3) The first factor under my control (other than lying) was my program of study at Vassar, which was heavily tilted towards foreign languages with a dollop of quantitative electives. As previously stated, I majored in Latin and also took ancient Greek as well as lots of (modern) French and Italian. Eventually I learned a number of programming languages (after lying on my resume and saying I knew them when I didn’t) and became quite proficient in Java, JavaScript, Python, and SQL, and I believe that studying so much grammar in college prepared me this. I also took calculus and I think this helped me with the general logic skills required for tech work. Finally, I took number theory, an extremely abstract and difficult course which I barely understood, and the skill of sitting through something essentially incomprehensible aided me very much down the road when I would join a new company and sit there in front of an inherited codebase struggling to piece together what was going on.
4) The final factor under my control, before we turn to my resume mendacity, was that very early on after graduating I temped at a tech recruiting firm. This was key, for I was finally exposed to the programmer resumes (such as they were at the time) of working professionals and therefore had something to base my lies on. Of course nowadays this information is easy to find on the Internet, but my very brief stint at the tech recruiter gave me the Rosetta Stone, so to speak, of decoding what employers wanted to see on my resume, which I then fabricated for them.
It would be impossible for me to reconstruct all the lies I told to get the very many (definitely well over 20) jobs at various dot com startups I had in the three years following my graduation. At first I just lied about skills, saying I knew technical things which I didn’t know. Later I lied about companies – always starting with a kernel of truth, the actual company I worked for, but backdating my start date so my tenure looked longer than it was. Then I lied about my titles and accomplishments, inflating them slowly and incrementally (never go for too big jumps in your lies). I would get friends to pretend to be former supervisors and give me fake recommendations and I would do the same for them.
At first I was fired for incompetence. Perhaps the funniest example of this was that, approximately six months after starting, I was hired as the Chief Technical Officer for Knitmedia, the dot com new media offshoot of the Knitting Factory music clubs. I lasted maybe two weeks. (Even more hilariously I years later ended up being interviewed at a different company by the very same previous Knitmedia CTO who had hired me back then.)1 But gradually, over time, I caught up with the claims on my resume as I actually learned how to code. Instead of being fired I would now be poached. Recruiters, as I mentioned before, would call me with offers for new jobs paying more money after I had been at a given job for a few months. It was, in a word, the 90s.

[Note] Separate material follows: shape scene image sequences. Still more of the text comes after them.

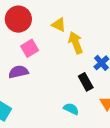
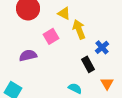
pink square: (30, 48) -> (51, 36), moved

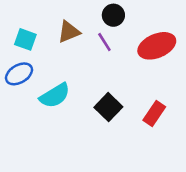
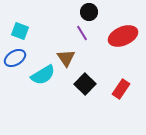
brown triangle: (69, 32) -> (66, 58), moved, turned -42

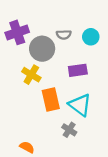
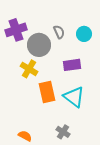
gray semicircle: (64, 35) -> (59, 32), turned -112
gray cross: (69, 130) -> (63, 132), moved

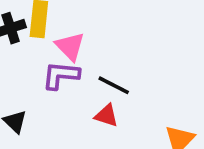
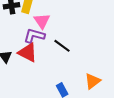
red triangle: (106, 116) -> (28, 52), moved, size x1.5

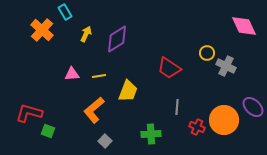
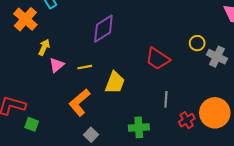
yellow arrow: (86, 34) -> (44, 47), moved
pink triangle: (72, 74) -> (57, 65), turned -35
red cross: (197, 127) -> (187, 120), turned 35

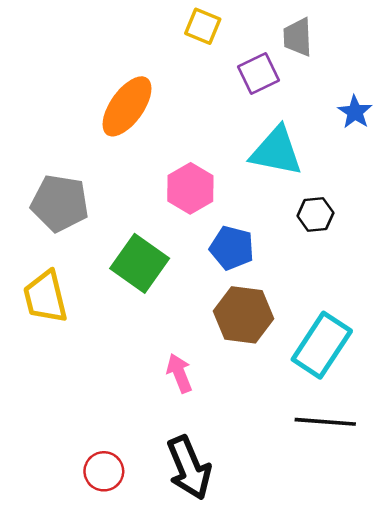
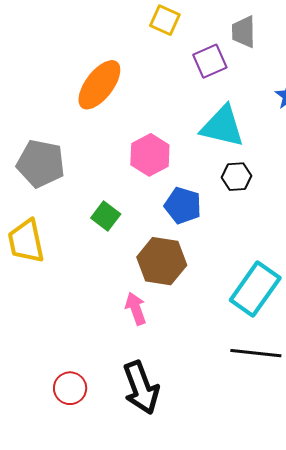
black hexagon: (315, 214) -> (237, 177), moved
green square: (140, 263) -> (106, 216), size x0.6
brown hexagon: (243, 315) -> (162, 261), moved

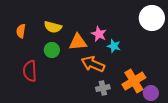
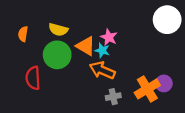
orange triangle: (78, 42) -> (86, 46), turned 36
cyan star: (114, 46) -> (102, 50), moved
green circle: (52, 50) -> (57, 55), size x1.6
purple circle: (151, 93) -> (164, 83), moved

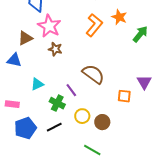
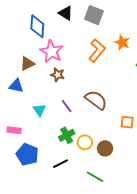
cyan triangle: (37, 84) -> (39, 110), turned -40
purple line: (71, 90) -> (67, 106), moved
green cross: (57, 103) -> (67, 135), moved, turned 35
black line: (54, 127) -> (61, 164), moved
blue pentagon: (25, 128) -> (27, 154), turned -30

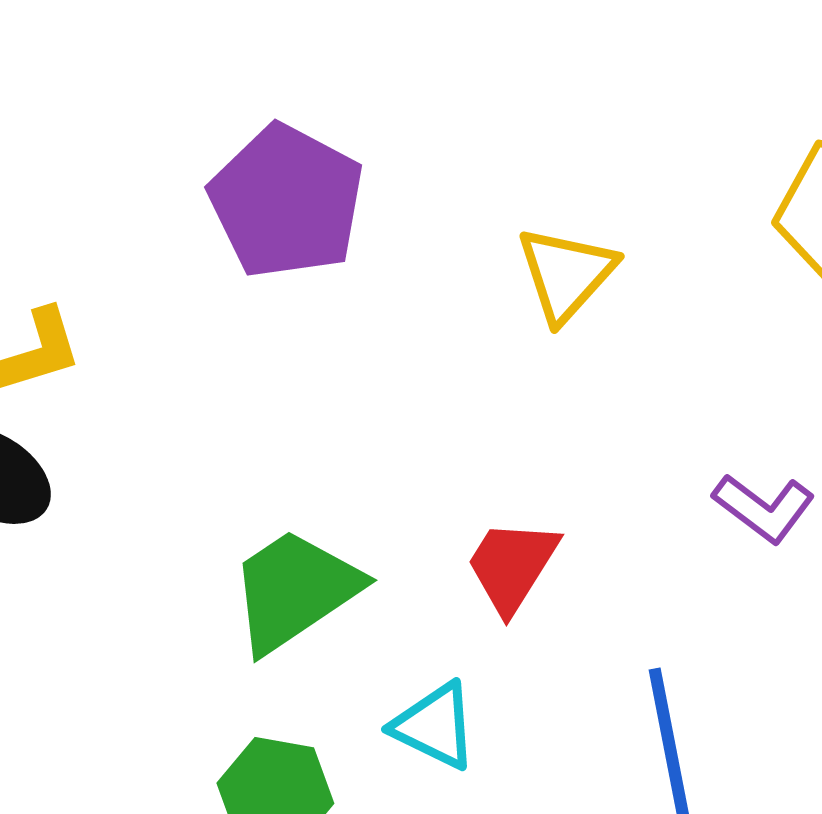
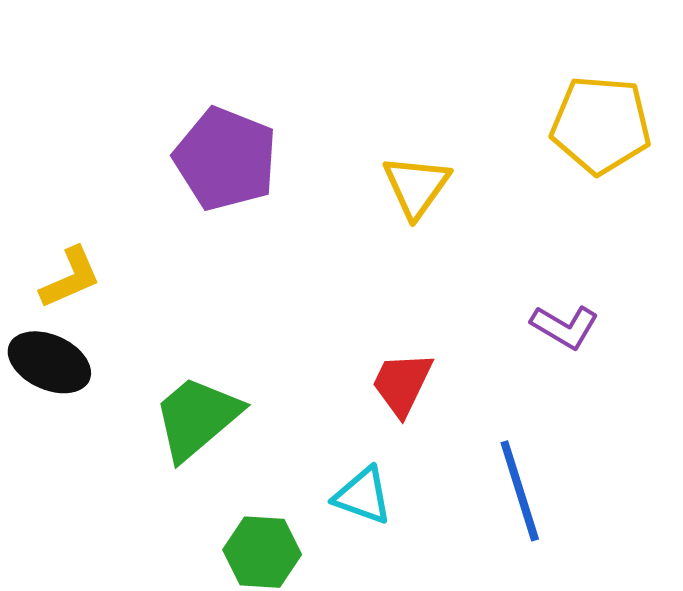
green trapezoid: (295, 590) -> (197, 418), moved

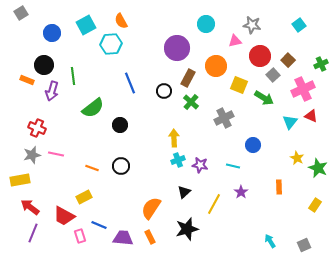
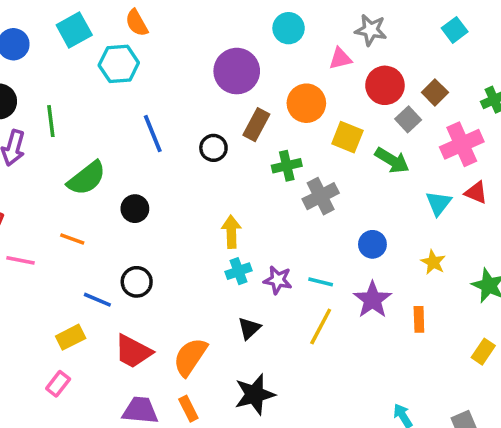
green cross: (191, 102) -> (287, 166), moved, turned 35
yellow star: (297, 158) -> (433, 262), moved
cyan line: (233, 166) -> (321, 282), moved
orange line: (92, 168) -> (72, 239), moved
purple star: (241, 192) -> (372, 300), moved, size x1.5
yellow line: (214, 204) -> (321, 327), moved
red trapezoid: (64, 216) -> (133, 352), moved
blue line: (99, 225) -> (97, 300), moved
pink rectangle: (80, 236) -> (58, 384), moved, turned 56

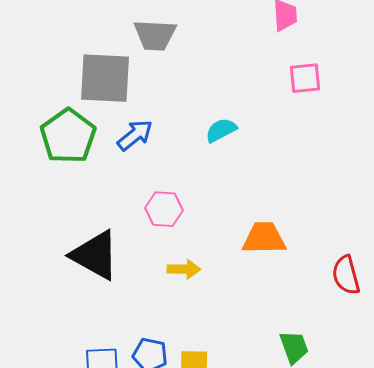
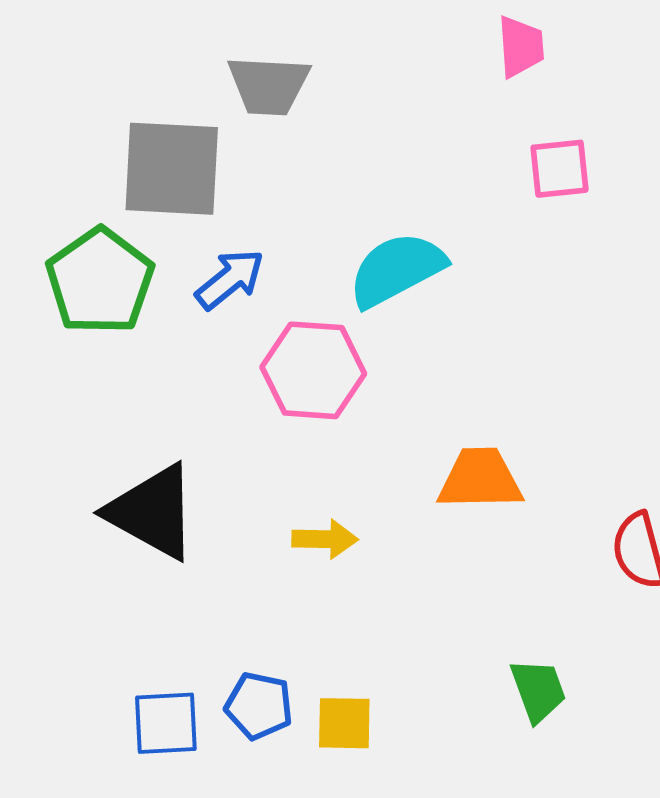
cyan semicircle: (221, 130) -> (397, 270), size x1.6
pink hexagon: (164, 209) -> (313, 370), moved, size x1.4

In the fall of 1999 I went to London for grad school in the humanities, a one year MA in Renaissance Studies at the Warburg Institute. I did a very small amount of “consulting” there, i.e. very minor HTML coding. In January 2000 the AOL-Time Warner merger was announced which, in retrospect, marked the height of the insanity. The NASDAQ peaked shortly thereafter in March. By the time I got back to New York in September it was beginning to sink in that the party was over.
But I still had a few lies up my resume’s sleeve. I got an interview at a startup by claiming to know the programming language Lisp (I didn’t, except for a very small amount of Emacs). The startup’s premise was actually a very primitive form of social networking avant la lettre, although it had the dumbest business plan imaginable. I explained the year gap in my resume by saying that I had been living in London and consulting at the British Library on a project to digitize illuminated manuscripts and put them on the Web (completely false).
Everything went very well and the startup founder asked for a reference. I contacted a grad school friend (I will not disclose the friend’s name or gender in the interest of privacy) with a University of London email address and provided them the “recommendation” they were to send to the founder after being contacted. Below, with appropriate redacting, is the verbatim text of the founder’s email to the “reference.”
Dear ______________:
I was given your name as a reference for Tony Bozanich. We are currently considering him for a developer position at our company here in New York. I would like to speak with you over the phone tomorrow (Tuesday) if your schedule permits. Please let me know when would be a good time for me to call you (I'll be available after 2pm GMT). The call shouldn't take more than 5-10 minutes.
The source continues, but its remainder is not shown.